Raw data:
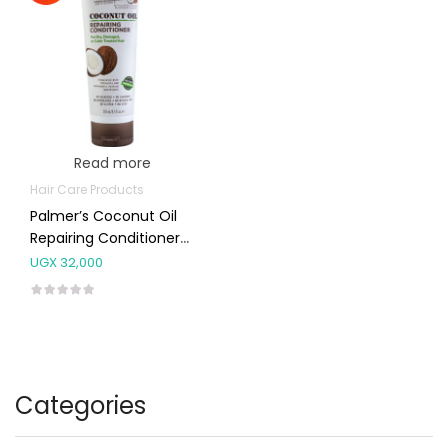
Read more
Hair Care Products
Palmer’s Coconut Oil
Repairing Conditioner
250ml
UGX
32,000
Categories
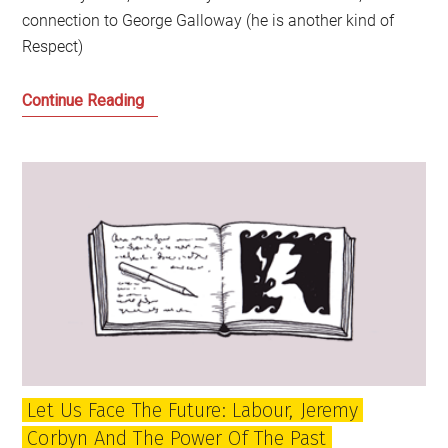
connection to George Galloway (he is another kind of
Respect)
Can
Continue Reading
Radical
Scotland
find
its
Voice?
And
if
so
could
it
be
Let Us Face The Future: Labour, Jeremy
RISE?
Corbyn And The Power Of The Past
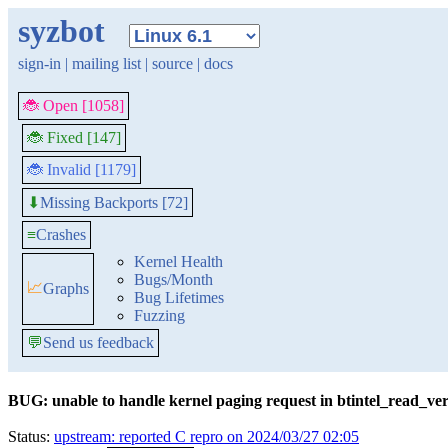
syzbot
sign-in
|
mailing list
|
source
|
docs
🐞 Open [1058]
🐞 Fixed [147]
🐞 Invalid [1179]
Missing Backports [72]
⬇
≡
Crashes
Kernel Health
Bugs/Month
📈
Graphs
Bug Lifetimes
Fuzzing
💬
Send us feedback
BUG: unable to handle kernel paging request in btintel_read_ve
Status:
upstream: reported C repro on 2024/03/27 02:05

Task details: For each entry, repeat its text exactly and leave out any picture it holds.

The completed task:
Read more
Hair Care Products
Palmer’s Coconut Oil
Repairing Conditioner
250ml
UGX
32,000
Categories
connection to George Galloway (he is another kind of
Respect)
Can
Continue Reading
Radical
Scotland
find
its
Voice?
And
if
so
could
it
be
Let Us Face The Future: Labour, Jeremy
RISE?
Corbyn And The Power Of The Past
syzbot
sign-in
|
mailing list
|
source
|
docs
🐞 Open [1058]
🐞 Fixed [147]
🐞 Invalid [1179]
Missing Backports [72]
⬇
≡
Crashes
Kernel Health
Bugs/Month
📈
Graphs
Bug Lifetimes
Fuzzing
💬
Send us feedback
BUG: unable to handle kernel paging request in btintel_read_ve
Status:
upstream: reported C repro on 2024/03/27 02:05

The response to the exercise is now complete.